Weapons of Math Destruction

Image credit: Enes Kemal Ergin

Weapons of Math Destruction

Weapons of Math Destruction is a book by Cathy O’Neil (also the author of the blog called mathbabe) which I can define in 4 words: captivating, haunting, honest, and enlightening.

Weapons of Math Destruction: How Big Data Increases Inequality and Threatens Democracy

I’ve found myself reading books about technology more than ever. Starting with The Second Machine Age, Weapons of Math Destruction, and currently reading Machine, Platform, Crowd, they are the ones that I’ve finished any many more is in my to read list. But why am I interested in reading these? Answer is really simple, because I want to know what are the larger scale effects of the technologies that I am using, developing in daily basis. These concepts are not taught in the class or practiced in any project. We as developers or as users, should be aware of the effects of the technology to come up with better solutions, policies, and bridges to connect user and application.

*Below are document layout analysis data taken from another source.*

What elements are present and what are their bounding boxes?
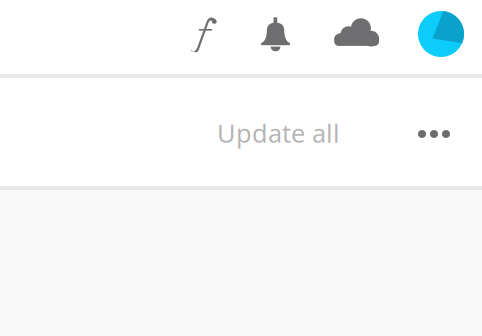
button[interactable]: Account (418, 11, 464, 57)
staticText: Update all (217, 116, 340, 150)
button[interactable]: Update all (217, 116, 340, 150)
button[interactable]: More options (418, 130, 450, 138)
button[interactable]: Sync status (334, 18, 379, 46)
button[interactable]: Formula (190, 17, 216, 53)
button[interactable]: Notifications (261, 17, 290, 51)
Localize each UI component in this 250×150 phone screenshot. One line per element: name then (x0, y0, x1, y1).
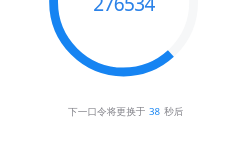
staticText: 下一口令将更换于 (68, 106, 146, 118)
button[interactable]: 276534 (93, 0, 155, 17)
other: One-time password countdown ring (0, 0, 250, 150)
staticText: 秒后 (164, 106, 184, 118)
button[interactable]: 下一口令将更换于 (1, 105, 250, 118)
staticText: 38 (149, 105, 161, 118)
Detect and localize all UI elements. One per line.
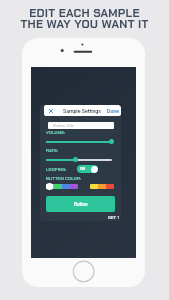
staticText: RATE: [46, 148, 59, 154]
staticText: ON [80, 167, 86, 171]
button[interactable]: Button [46, 196, 115, 212]
staticText: VOLUME: [46, 130, 66, 136]
staticText: LOOPING: [46, 167, 67, 173]
staticText: THE WAY YOU WANT IT [0, 16, 169, 31]
button[interactable]: ON [77, 165, 98, 173]
staticText: Done [107, 108, 119, 114]
button[interactable] [46, 184, 78, 189]
staticText: Sample Settings [63, 108, 101, 114]
staticText: BUTTON COLOR: [46, 176, 82, 182]
staticText: EDIT EACH SAMPLE [0, 5, 169, 20]
button[interactable]: Done [105, 105, 121, 116]
button[interactable] [90, 184, 114, 189]
staticText: SET 1 [108, 215, 119, 221]
staticText: Button Title [53, 123, 74, 128]
button[interactable]: Close [44, 105, 58, 116]
staticText: Button [74, 202, 88, 207]
button[interactable]: Button Title [48, 122, 114, 129]
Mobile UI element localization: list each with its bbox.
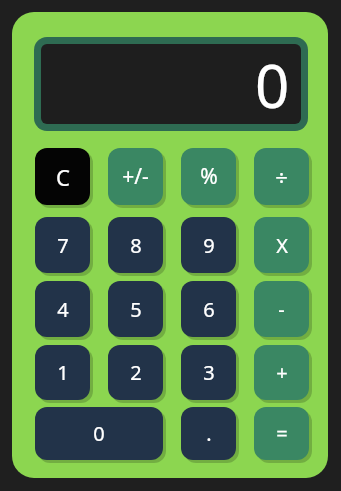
staticText: 7 xyxy=(57,232,69,259)
staticText: ÷ xyxy=(275,162,288,192)
staticText: 2 xyxy=(130,359,142,386)
button[interactable]: 3 xyxy=(181,345,236,400)
staticText: 8 xyxy=(130,232,142,259)
staticText: . xyxy=(206,420,212,447)
button[interactable]: 7 xyxy=(35,217,90,273)
button[interactable]: 2 xyxy=(108,345,163,400)
staticText: 4 xyxy=(57,296,69,323)
button[interactable]: 8 xyxy=(108,217,163,273)
staticText: 5 xyxy=(130,296,142,323)
button[interactable]: 0 xyxy=(35,407,163,460)
button[interactable]: Plus xyxy=(254,345,309,400)
button[interactable]: 6 xyxy=(181,281,236,337)
staticText: - xyxy=(278,296,285,323)
button[interactable]: Plus minus sign toggle xyxy=(108,148,163,205)
button[interactable]: Divide xyxy=(254,148,309,205)
staticText: 0 xyxy=(255,44,290,124)
staticText: X xyxy=(276,232,288,259)
button[interactable]: Multiply xyxy=(254,217,309,273)
button[interactable]: 5 xyxy=(108,281,163,337)
staticText: 0 xyxy=(93,420,105,447)
staticText: = xyxy=(276,420,288,447)
staticText: + xyxy=(276,359,288,386)
button[interactable]: Minus xyxy=(254,281,309,337)
staticText: 6 xyxy=(203,296,215,323)
staticText: 3 xyxy=(203,359,215,386)
staticText: 1 xyxy=(57,359,69,386)
button[interactable]: 4 xyxy=(35,281,90,337)
button[interactable]: Percent xyxy=(181,148,236,205)
button[interactable]: Equals xyxy=(254,407,309,460)
button[interactable]: Decimal point xyxy=(181,407,236,460)
staticText: +/- xyxy=(122,162,149,191)
staticText: % xyxy=(200,162,218,191)
staticText: 9 xyxy=(203,232,215,259)
staticText: C xyxy=(56,162,70,192)
button[interactable]: 1 xyxy=(35,345,90,400)
button[interactable]: C xyxy=(35,148,90,205)
button[interactable]: 9 xyxy=(181,217,236,273)
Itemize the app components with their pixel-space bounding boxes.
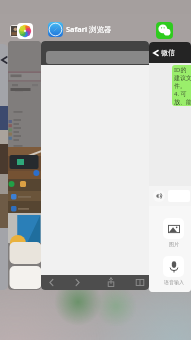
button[interactable]: Voice input (153, 190, 165, 202)
staticText: 语音输入 (164, 279, 184, 285)
staticText: Safari 浏览器 (66, 24, 112, 34)
button[interactable] (41, 275, 149, 290)
staticText: ID的 建议文 件。 4. 可 放、能 (174, 66, 191, 106)
button[interactable] (0, 44, 8, 290)
button[interactable]: Safari (48, 22, 63, 37)
button[interactable]: 微信 (149, 42, 191, 292)
button[interactable]: Photos (17, 23, 33, 39)
staticText: 微信 (161, 48, 175, 57)
button[interactable]: WeChat (156, 22, 173, 39)
button[interactable]: App (10, 25, 22, 37)
button[interactable] (8, 41, 41, 290)
button[interactable]: 语音输入 (163, 256, 184, 285)
button[interactable] (41, 41, 149, 290)
button[interactable]: 图片 (163, 218, 184, 247)
staticText: 图片 (169, 241, 179, 247)
button[interactable]: 微信 (149, 42, 191, 63)
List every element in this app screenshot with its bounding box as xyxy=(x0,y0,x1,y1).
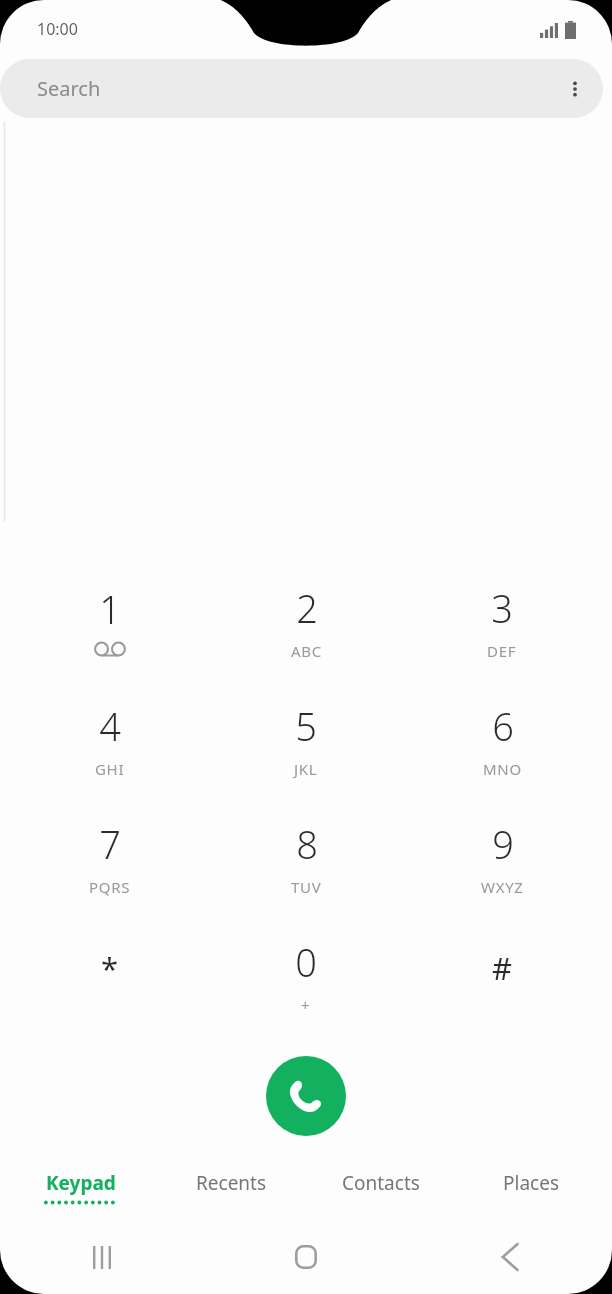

The book Weapons of Math Destruction is a little different than other books that I am reading, in terms of its tone. The tone of the author is more warning and notice of the mathematical algorithms, and their chaotic effects on the large scale than the overview of new emerging technologies. One can see the darker tone in the book, and cannot take him/herself from thinking that how math and computer science is in everything and changing our life in a way that needs regulation. It needs regulation because the systems they are using is feeding a negative feedback to the system which creates inequality in a greater scale every time its being put to use.

The author touches so many ethical dilemmas created by these WMDs [(W)eapons of (M)ath (D)estruction)] and gives reader a space to think about them. The reason that WMDs are creating ethical dilemmas is that they penalize the poor, the ethnically diverse, or simply the non-target audience of the profit WMDs.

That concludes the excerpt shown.